Criminal probe opened over CIA tapes

(Agencies)
Updated: 2008-01-03 10:38

WASHINGTON -- The Justice Department opened a full criminal investigation Wednesday into the destruction of CIA interrogation videotapes, putting the politically charged probe in the hands of a mob-busting public corruption prosecutor with a reputation for being independent.


Attorney General Michael Mukasey speaks during his ceremonial swearing-in ceremony, Wednesday, Nov. 14, 2007, at Justice Department in Washington. [Agencies]

Attorney General Michael Mukasey announced that he was appointing John Durham, a federal prosecutor in Connecticut, to oversee the investigation of a case that has challenged the Bush administration's controversial handling of terrorism suspects.

The CIA acknowledged last month that in 2005 it destroyed videos of officers using tough interrogation methods while questioning two al-Qaida suspects. The acknowledgment sparked a congressional inquiry and a preliminary investigation by Justice into whether the CIA violated any laws or obstructed congressional inquiries such as the one led by the Sept. 11 Commission.
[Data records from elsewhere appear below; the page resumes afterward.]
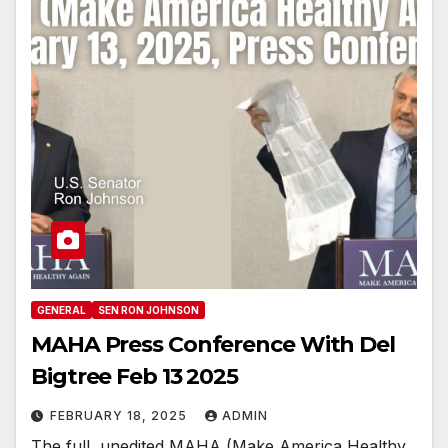
GENERAL
SEN RON JOHNSON
MAHA Press Conference With Del
Bigtree Feb 13 2025
FEBRUARY 18, 2025
ADMIN
The full, unedited MAHA (Make America Healthy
"The Department's National Security Division has recommended, and I have concluded, that there is a basis for initiating a criminal investigation of this matter, and I have taken steps to begin that investigation," Mukasey said in a statement released Wednesday.

Durham, who has served with the Justice Department for 25 years, has a reputation as one of the nation's most relentless prosecutors. He was appointed to investigate the FBI's use of mob informants in Boston, an investigation that sent former FBI agent John Connolly to prison.

"Nobody in this country is above the law, an FBI agent or otherwise," Durham said in 2002 after Connolly's conviction.